An outbreak of E. coli O157:H7 went beyond New England over the weekend to cast a shadow over 12 states, including three that are very distant from the Northeast, where most of the illnesses and two deaths have occurred.
Lola Scott Russell, spokeswoman for the Centers for Disease Control and Prevention (CDC) in Atlanta, said there were two deaths and 26 other illnesses being investigated in 12 states from ground beef that may have come from Fairbank Farms in upstate New York.
The first death was reported in New Hampshire, and the second in New York State.
Fairbank Farms entered the picture on Halloween when the U.S. Department of Agriculture’s Food Safety & Inspection Service (FSIS) announced the company was recalling 546,000-pounds of fresh ground beef, distributed in mid-September.
Fairbank Farms shipped the ground beef to its customers from North Carolina to Maine.
Far from that distribution pattern are three states said to have possible cases associated with the recall–California,South Dakota and Minnesota.
Douglas Schultz, spokesman for the Minnesota Department of Health, says the Gopher State has one confirmed E. coli O157:H7 case with a pulsed-field gel electrphoresis pattern, or PFGE (the genetic fingerprint), that links the outbreak cases together. Minnesota’s epidemiological study leads its investigators to doubt there is a connection, however, as the PFGE pattern is not that unsual.
“It does not appear to be connected at this time,” Schultz says. Minnesota, however, is providing lab samples to CDC just in case. South Dakota health officials were also invited to comment, but declined the opportunity.
Clearly, the outbreak remains centered on New England, where CDC says there are 18 people suffering from E. coli infections. But late Monday, CDC drew a larger picture of the outbreak.
“DNA fingerprinting” analyses found that most ill persons had consumed ground beef, with several purchasing the same or similar product from a common retail chain, CDC said in a statement posted on its website. “At least some of the illnesses appear to be associated with products subject to these recalls.
“A sample from an opened package of ground beef recovered from a patient’s home was tested by the Massachusetts Department of Health and yielded an E. coli O157:H7 isolate that matched the patient isolates by DNA analysis.
“The cluster includes twenty-eight persons from 12 states infected with matching strains of E. coli O157:H7. Of these, the genetic association of 7 human isolates and the product isolate have been confirmed by an advanced secondary DNA test ; secondary tests are pending on others.
The number of ill persons identified in each state is as follows: California (1), Connecticut (4), Massachusetts (8), Maryland (1), Maine (2), Minnesota (1), New Hampshire (4), New Jersey (1), New York (1), Pennsylvania (2), South Dakota (2), and Vermont (1).
And FSIS Monday only released a partial list of retailers that received the ground beef from Fairbank Farms.

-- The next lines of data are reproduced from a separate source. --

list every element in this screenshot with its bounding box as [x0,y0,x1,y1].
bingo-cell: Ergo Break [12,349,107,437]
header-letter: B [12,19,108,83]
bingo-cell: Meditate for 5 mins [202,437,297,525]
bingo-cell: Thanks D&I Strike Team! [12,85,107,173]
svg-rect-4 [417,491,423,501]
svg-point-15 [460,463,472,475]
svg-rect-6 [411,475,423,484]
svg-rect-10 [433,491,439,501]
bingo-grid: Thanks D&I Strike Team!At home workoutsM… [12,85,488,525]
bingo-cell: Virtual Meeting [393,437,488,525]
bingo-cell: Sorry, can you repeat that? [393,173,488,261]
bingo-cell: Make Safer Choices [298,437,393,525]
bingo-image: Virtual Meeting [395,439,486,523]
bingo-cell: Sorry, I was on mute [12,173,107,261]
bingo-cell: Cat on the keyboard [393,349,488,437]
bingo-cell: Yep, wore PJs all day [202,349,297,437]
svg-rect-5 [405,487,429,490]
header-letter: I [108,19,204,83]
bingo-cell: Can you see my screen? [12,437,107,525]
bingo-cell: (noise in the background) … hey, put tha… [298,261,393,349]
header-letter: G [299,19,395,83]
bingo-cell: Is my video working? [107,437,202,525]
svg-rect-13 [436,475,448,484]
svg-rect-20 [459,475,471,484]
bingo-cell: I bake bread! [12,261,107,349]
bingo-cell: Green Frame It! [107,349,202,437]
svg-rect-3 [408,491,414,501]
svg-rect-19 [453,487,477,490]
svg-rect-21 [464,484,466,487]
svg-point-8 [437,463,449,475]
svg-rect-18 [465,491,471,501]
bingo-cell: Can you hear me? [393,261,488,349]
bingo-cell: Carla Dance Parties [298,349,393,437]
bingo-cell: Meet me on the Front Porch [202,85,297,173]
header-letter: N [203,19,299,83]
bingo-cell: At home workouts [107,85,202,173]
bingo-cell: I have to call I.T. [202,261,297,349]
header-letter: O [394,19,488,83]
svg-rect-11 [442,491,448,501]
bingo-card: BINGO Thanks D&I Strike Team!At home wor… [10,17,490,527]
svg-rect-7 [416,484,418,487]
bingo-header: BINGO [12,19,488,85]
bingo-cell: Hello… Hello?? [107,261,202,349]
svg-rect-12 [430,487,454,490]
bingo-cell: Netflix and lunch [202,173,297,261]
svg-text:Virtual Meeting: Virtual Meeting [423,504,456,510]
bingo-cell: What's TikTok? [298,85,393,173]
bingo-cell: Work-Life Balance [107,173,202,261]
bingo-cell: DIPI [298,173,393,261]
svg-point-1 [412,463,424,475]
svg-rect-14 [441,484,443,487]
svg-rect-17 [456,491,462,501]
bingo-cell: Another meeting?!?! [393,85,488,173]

All Shaw’s stores in Connecticut, Maine, Massachusetts, Rhode Island, New Hampshire, and Vermont received the Fairbank Farms ground beef, according to FSIS. The agency also said Price Chopper stores in Connecticut, Pennsylvania, New York and Vermont got the beef.
Lists for B.J. Wholesale Club, Giant, Lancaster, Trader Joe’s, Ford Brothers, and Wild Harvest —all retailers for Fairbank Farms—were still not available late Monday.
Just a week ago, South Shore Meats in Brockton, MA recalled just over 1,000 pounds of beef products thought to be associated with the illnesses experienced by sixth graders at Rhode Island’s Lincoln Middle School, who were just back from a three-day stay at Camp Bournedale in Plymouth, MA.
Two of the Rhode Island campers tested positive for E. coli O157:H7 and were hospitalized. Up to 20 other students and adult chaperones suffered from what was called diarrheal illnesses.
Health officials say the two outbreaks centered on New England are just coincidences. That theory will be tested as events transpire.
“In nearly 17 years doing E. coli cases, I do not recall two separate outbreaks and recalls occurring in the same geographical area in the same time frame,” Seattle food safety attorney Bill Marler wrote on his personal Blog. “It will be interesting to see during litigation if Fairbanks supplied meat to South Shore.
“It will also be interesting . . . to see if any of all of these cases are linked genetically via PFGE. Bottom line is that people getting sick and dying are still how we do outbreak investigations and issue recalls. It will be certain that we will be looking hard at finished hamburger testing for E. coli from both plants.”